The last post I put up was not quite one year ago. To be honest, it has been difficult to find time to write. Even more than that, I haven’t had the desire to write about anything. Life, to be honest, has just been too busy. Most of the activity has been normal life stuff, but there have been some things that I should have written about. Because life has a strange way of throwing curve balls at any of us…
An example of this centers around our changing domicile. My wife and I had to pack up and move this past November. It was not a voluntary move; the property management company that owned the house decided they were going to turn the property into a laundromat.
A laundromat. Kind of a strange use for a single story house. But there it is. At the time of this writing, over five months later, no work has been done with that house. I find that interesting just by itself.
We were given 30 days to move. This was at the beginning of October. Not a lot of time to find another place to live, pack up an entire household, and find movers to bring our stuff from house to house. Surprisingly, however, we.were able to do just that. We were able to locate a house for rent on the east side of Manchester. A two story home with a detached garage and a full unfinished basement on a double corner lot. More expensive than what we were paying, to be sure, but you get what you pay for. It has been, and continues to be, a good place to live.
So we packed up our belongings, which took a considerable amount of time, and we prepared the new place, in terms of cleaning, painting, and general stuff that needed to be done. Plus we had to clean the place we were leaving, which admittedly wasn’t to hard to do.
So the day of the move came. We had hired movers and my wife was supervising their movements. I had to work that day, and she had said to me that this would be okay. She also told me not to worry about the move and to concentrate on working, or words to that effect. And I believed her; she has always had talent for making things go smoothly.
Those were famous last words. Little did I know how badly things were going to go off of the rails.
I had been busy on shift the day of the move. It was a cloudy, damp day; in hindsight, these were perfect conditions in which things could go wrong. At about 11:30 that morning my cell phone rang. It was my wife calling. When I answered and she started talking, I knew something was wrong. I don’t know why I knew that, but it was apparent after about 10 seconds that there was big trouble. In the transit from house to house something happened where she blacked out or had fallen asleep behind the steering wheel of her car; we don’t know which. When that happened she drifted across the road into oncoming traffic and collided head-on with a large truck. Her airbags had deployed, our dog (who was in the back seat) got thrown around pretty violently, and a bunch of stuff in the cargo area of her car got damaged or destroyed as a result. And the car was totaled.
In her telling me what happened she sounded pretty disoriented. My level of worry and anxiety had bubbled over the top of the container at that point, and I told her to go to the hospital to get evaluated and to find either our daughter or son-in-law to get the dog. She originally was going to refuse care and hope deal with the movers but I convinced her that this was not a good idea. She reluctantly agreed. After I hung up the phone I explained to my manager what had happened and that I needed to go. He cut me loose without a second thought.

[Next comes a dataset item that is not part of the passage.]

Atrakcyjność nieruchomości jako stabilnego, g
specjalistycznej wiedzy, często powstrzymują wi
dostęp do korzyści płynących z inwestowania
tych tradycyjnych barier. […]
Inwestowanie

When I got on the road I have no doubt I broke many, many traffic laws getting to Manchester from Haverhill. I got to my (new) house to find my son-in-law and moving truck parked in the driveway. He had his children and my dog in his truck. We got the house opened and the movers started unloading and bringing stuff inside. That was a bit of a challenge as the movers spoke limited English. While they were working I got an opportunity to check out my dog. She was listless and her gums were pale, both bad signs. I had no idea what was going on with her. My daughter and wife got to the house later on. She had a concussion and a broken wrist, plus she had bruises all over her chest. Bad enough, but it could have been much worse. She walked away from it, a minor miracle in itself. As for the dog, we were worried enough that we brought her to the veterinarian where we learned she had a laceration on her spleen and was bleeding internally. She ended up staying for a couple of days to be treated and observed.
It sucked. And there were more hits to follow.
Two weeks later I got a phone call in the middle of the night from one of my nephews. He told me that his mother – my sister – had suffered from a massive head bleed about 12 hours before. Turns out she had a brain aneurysm, which she knew she had and chose to not have intervened with, that ruptured. There was nothing that could be done as brain herniation had occurred. She was put on comfort measures and died 18 hours later. I did get to see her a couple of hours before she died. More importantly, I got to check in with members of my family who were there with her. Just the same, it was difficult. Her health had been pretty tenuous over the previous year, and there was a lot wrong that I knew nothing about. We weren’t incredibly close, but I’ve felt badly because I think I could have done a better job being a good brother. There are a lot of reasons I wasn’t, none of them especially good. But I’ve made sure to keep the door open as far as her children are concerned.
The challenges have slowed to a trickle, and they are much easier overall. But there are still days where life is just plain tough. All we can do is deal one challenge at a time. I do the best I can.